This is the inaugural posting of my new blog AlphaBetaAsia. I am an investor and have been for a couple of decades, and the object of the blog is to share the benefit of my experience, at a time when investors need all the guidance that they can get. Although this blog will tend to be focused on Asia it will not be exclusively, as I have invested globally over my career. However Asia appeals to me as an investor due to the long term opportunities, and the chance to buy companies cheap, when sentiment swings too negative, as well as short/exit when the markets get too frothy.
Currently the lustre has well and truly been removed from China and India, the two big emerging economies in the region, and Japan looks like an old rusted bucket – dented and leaking. However in the world of investing nothing is ever perfect, and investing is rarely easy, yet there are always opportunities out there. Our job as investors is to go and find them.

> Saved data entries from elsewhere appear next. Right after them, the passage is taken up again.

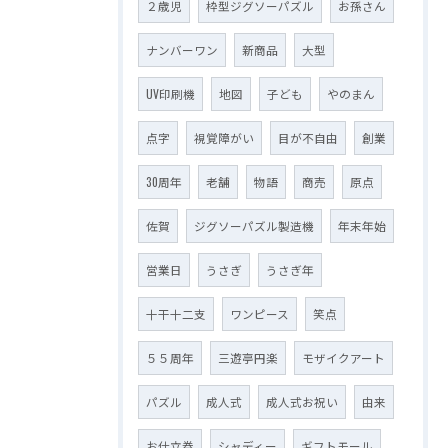
２歳児
枠型ジグソーパズル
お孫さん
ナンバーワン
新商品
大型
UV印刷機
地図
子ども
やのまん
点字
視覚障がい
目が不自由
創業
30周年
老舗
物語
商売
原点
佐賀
ジグソーパズル製造機
年末年始
営業日
うさぎ
うさぎ年
十干十二支
ワンピース
笑点
５５周年
三遊亭円楽
モザイクアート
パズル
成人式
成人式お祝い
由来
お仕立券
シャディー
ギフトモール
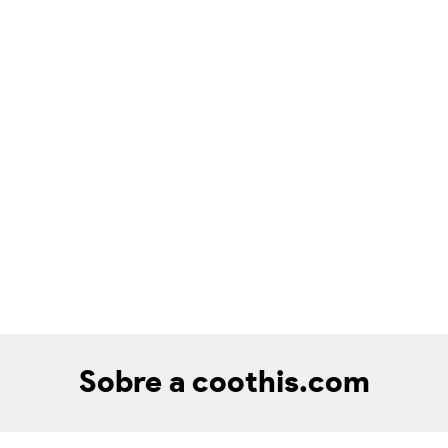
Sobre a coothis.com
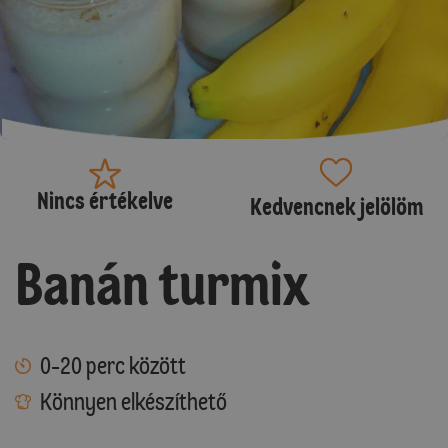
Nincs értékelve
Kedvencnek jelölöm
Banán turmix
0-20 perc között
Könnyen elkészíthető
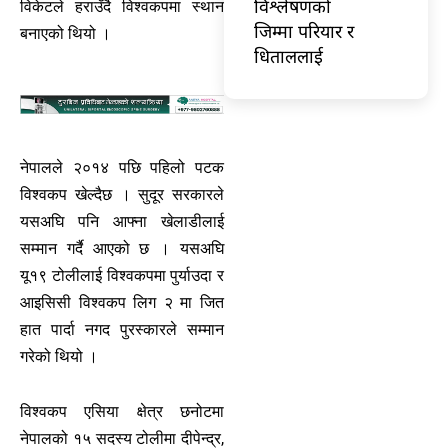
विश्लेषणको
विकेटले हराउँदै विश्वकपमा स्थान
जिम्मा परियार र
बनाएको थियो ।
धिताललाई
नेपालले २०१४ पछि पहिलो पटक
विश्वकप खेल्दैछ । सुदूर सरकारले
यसअघि पनि आफ्ना खेलाडीलाई
सम्मान गर्दै आएको छ । यसअघि
यू१९ टोलीलाई विश्वकपमा पुर्याउदा र
आइसिसी विश्वकप लिग २ मा जित
हात पार्दा नगद पुरस्कारले सम्मान
गरेको थियो ।
विश्वकप एसिया क्षेत्र छनोटमा
नेपालको १५ सदस्य टोलीमा दीपेन्द्र,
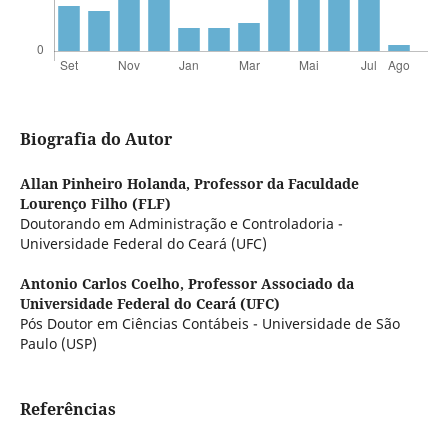
Biografia do Autor
Allan Pinheiro Holanda,
Professor da Faculdade
Lourenço Filho (FLF)
Doutorando em Administração e Controladoria -
Universidade Federal do Ceará (UFC)
Antonio Carlos Coelho,
Professor Associado da
Universidade Federal do Ceará (UFC)
Pós Doutor em Ciências Contábeis - Universidade de São
Paulo (USP)
Referências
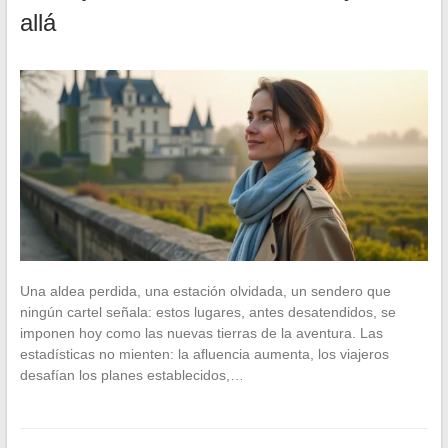
allá
Una aldea perdida, una estación olvidada, un sendero que
ningún cartel señala: estos lugares, antes desatendidos, se
imponen hoy como las nuevas tierras de la aventura. Las
estadísticas no mienten: la afluencia aumenta, los viajeros
desafían los planes establecidos,…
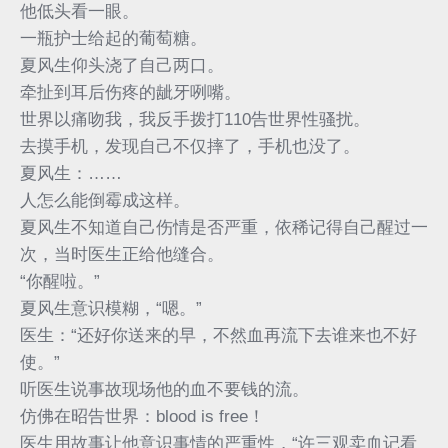
他低头看一眼。
一瓶护士给起的葡萄糖。
夏风生仰头浇了自己两口。
牵扯到耳后伤疼的龇牙咧嘴。
世界以痛吻我，我反手拨打110告世界性骚扰。
去摸手机，发现自己不仅摔了，手机也没了。
夏风生：……
人怎么能倒霉成这样。
夏风生不知道自己伤情是否严重，依稀记得自己醒过一
次，当时医生正给他缝合。
“你醒啦。”
夏风生意识模糊，“嗯。”
医生：“还好你送来的早，不然血再流下去谁来也不好
使。”
听医生说事故现场他的血不要钱的流。
仿佛在昭告世界：blood is free！
医生用故事让他意识事情的严重性，“许三观卖血记看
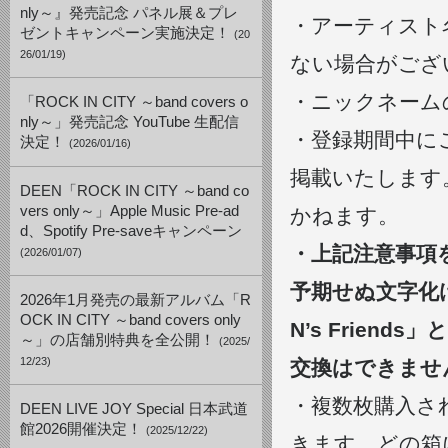
nly～』発売記念 パネル展＆プレ
・アーティスト
ゼントキャンペーン実施決定！
(20
26/01/19)
ない場合がござ
・ニックネーム
「ROCK IN CITY ～band covers o
nly～」発売記念 YouTube 生配信
・登録期間中にご登
決定！
(2026/01/16)
掲載いたします
DEEN「ROCK IN CITY ～band co
vers only～」Apple Music Pre-ad
かねます。
d、Spotify Pre-saveキャンペーン
・上記注意事項
(2026/01/07)
予期せぬ文字化
2026年1月発売の最新アルバム「R
OCK IN CITY ～band covers only
N’s Frie
～」の店舗別特典を全公開！
(2025/
12/23)
交換はできませ
・複数枚購入さ
DEEN LIVE JOY Special 日本武道
館2026開催決定！
(2025/12/22)
きます。どの箱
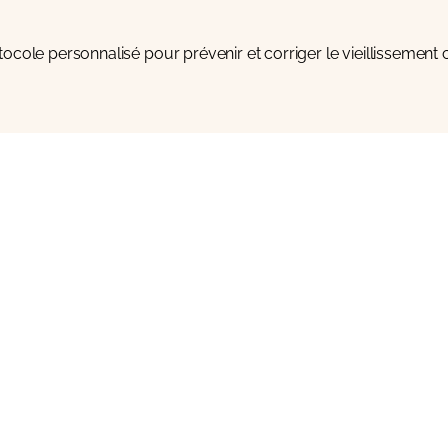
cole personnalisé pour prévenir et corriger le vieillissement c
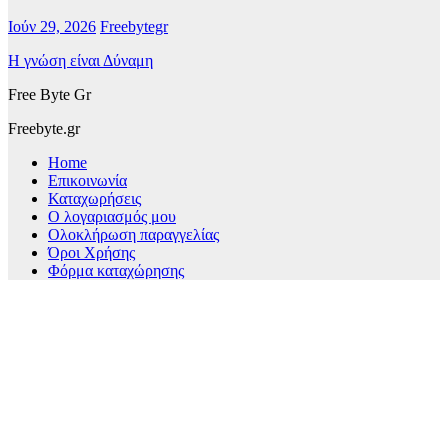
Ιούν 29, 2026
Freebytegr
Η γνώση είναι Δύναμη
Free Byte Gr
Freebyte.gr
Home
Επικοινωνία
Καταχωρήσεις
Ο λογαριασμός μου
Ολοκλήρωση παραγγελίας
Όροι Χρήσης
Φόρμα καταχώρησης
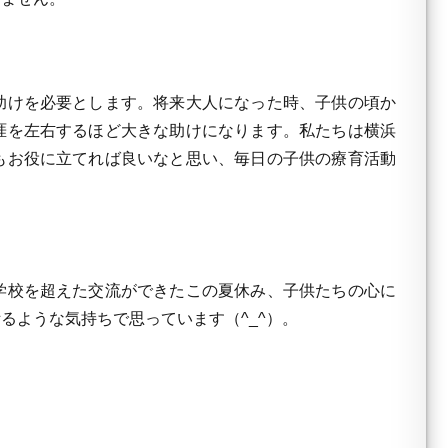
助けを必要とします。将来大人になった時、子供の頃か
涯を左右するほど大きな助けになります。私たちは横浜
もお役に立てれば良いなと思い、毎日の子供の療育活動
学校を超えた交流ができたこの夏休み、子供たちの心に
るような気持ちで思っています（^_^）。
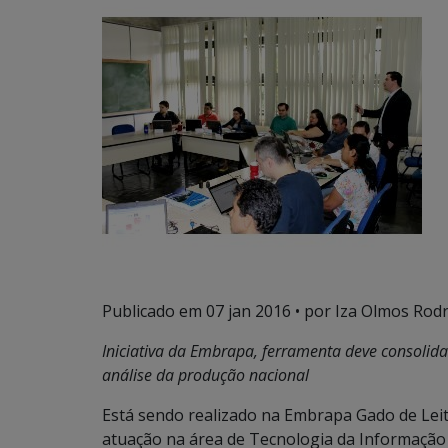
Publicado em
07 jan 2016
• por Iza Olmos Rodr
Iniciativa da Embrapa, ferramenta deve consolida
análise da produção nacional
Está sendo realizado na Embrapa Gado de Leit
atuação na área de Tecnologia da Informação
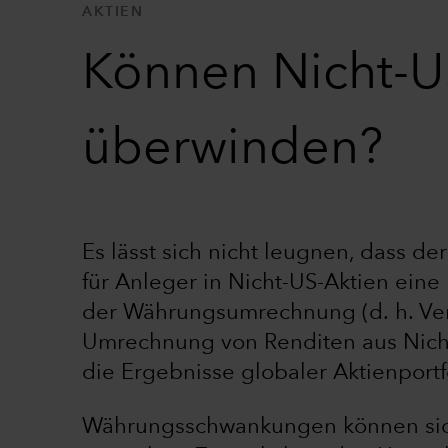
AKTIEN
Können Nicht-US
überwinden?
Es lässt sich nicht leugnen, dass d
für Anleger in Nicht-US-Aktien eine 
der Währungsumrechnung (d. h. Ver
Umrechnung von Renditen aus Nicht
die Ergebnisse globaler Aktienportfo
Währungsschwankungen können sich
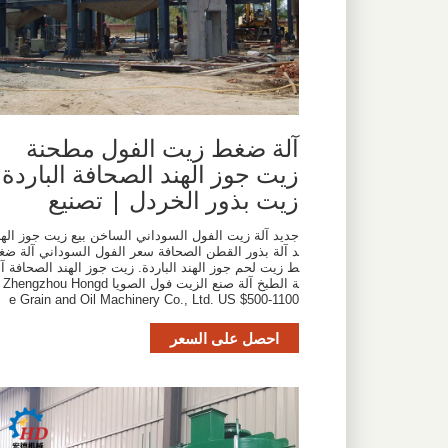
آلة ضغط زيت الفول مطحنة
زيت جوز الهند الصحافة الباردة
زيت بذور الخردل | تصنيع
جديد آلة زيت الفول السوداني الساخن بيع زيت جوز الهن
د آلة بذور القطن الصحافة سعر الفول السوداني آلة ضغ
ط زيت لحم جوز الهند الباردة. زيت جوز الهند الصحافة آل
ة الطبخ آلة صنع الزيت فول الصويا Zhengzhou Hongd
e Grain and Oil Machinery Co., Ltd. US $500-1100
احصل على السعر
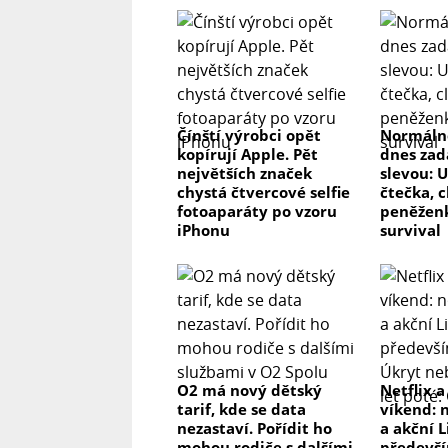
100 Ω
Rozměry
433 × 95 × 360 mm
Hmotnost
Čínští výrobci opět
Normálně
17,5 kg
kopírují Apple. Pět
dnes zad
největších značek
slevou: 
chystá čtvercové selfie
čtečka, 
Příkon
fotoaparáty po vzoru
peněženk
415 W
iPhonu
survival
Spotřeba ve vypnutém režimu
0,0 W
Dálkové ovládání
Ano
O2 má nový dětský
Netflix a
tarif, kde se data
víkend: 
Pro koho je Rega Aethos vhodný
nezastaví. Pořídit ho
a akční L
Rega Aethos je ideální pro náročné p
mohou rodiče s dalšími
předevší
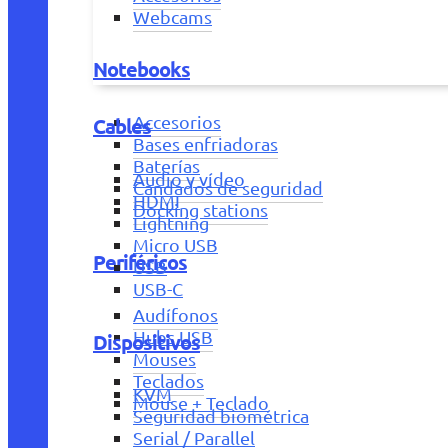
Webcams
Notebooks
Accesorios
Cables
Bases enfriadoras
Baterías
Audio y vídeo
Candados de seguridad
HDMI
Docking stations
Lightning
Micro USB
Periféricos
USB
USB-C
Audífonos
Hubs USB
Dispositivos
Mouses
Teclados
KVM
Mouse + Teclado
Seguridad biométrica
Serial / Parallel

Over the last 2 years it has been difficult generating genuine alpha as the market has been much more about gauging when to put risk on and when to take it off. This has largely been down to the global debt crisis, which keeps rearing its ugly head in peripheral Europe, but could actually pop up anywhere in the future – Japan, USA, UK, France etc etc. Tail hedges continue to be essential.
As I said generating alpha has been difficult, but it has not been impossible. Calbee (2229 JP) which has been one of my favourite discoveries of the last 18 months has been a great performer (+60% YTD), and it has performed fro all the right reasons – new management leading to improving margins, improving growth opportunities. The stock is too expensive now, so we do not need to own it, but it highlights the fact that there are opportunities.
However this does not get away from the fact that in this risk on/off environment, we need to manage the beta of our portfolio our investment objective should be to identify our alpha opportunity and it isolate it with a hedge, and then make a decision on whether we want risk on or off.